Auranofin, a thioredoxin reductase inhibitor, causes platelet death through calcium overload.

06 Nov 2017

Platelets are central to normal hemostasis and must be tightly controlled to prevent thrombosis. However, drug treatments that also affect platelets could lead to unwanted side effects on hemostasis or thrombosis. In this study, the effect of auranofin on platelets was tested. Auranofin, a gold-based thioredoxin reductase (TRXR) inhibitor, has been previously used in arthritis. Recently, auranofin and other inhibitors of the thioredoxin system have been proposed as novel anti-cancer therapies.

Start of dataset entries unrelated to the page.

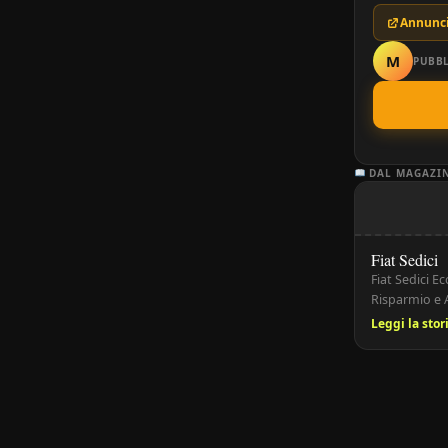
Annunci
M
PUBBL
DAL MAGAZI
Fiat Sedici
Fiat Sedici 
Risparmio e A
intelligente 
Leggi la sto
costi contenu
Sedici è stat
comfort, prat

TRXR is an important part of the antioxidant defenses in many cells that maintain intracellular proteins in their reduced state. TRXR activity in platelets could be completely inhibited by auranofin. Auranofin-treated platelets showed several features of cell death, including the inability to aggregate in response to thrombin, leakage of cytosolic lactate dehydrogenase, and surface exposure of procoagulant phosphatidylserine. Auranofin increased platelet reactive oxygen species production and intracellular calcium concentration. DTT, a sulfydyl reducing agent, and BAPTA-AM, which chelates intracellular calcium, prevented auranofin-induced phosphatidylserine exposure. These data suggest that TRXR is an important part of the platelet antioxidant defense. TRXR inhibition by auranofin triggers oxidative stress and disrupts intracellular calcium homeostasis, leading to platelet necrosis. The use of auranofin or other TRXR inhibitors could therefore lead to unwanted side effects.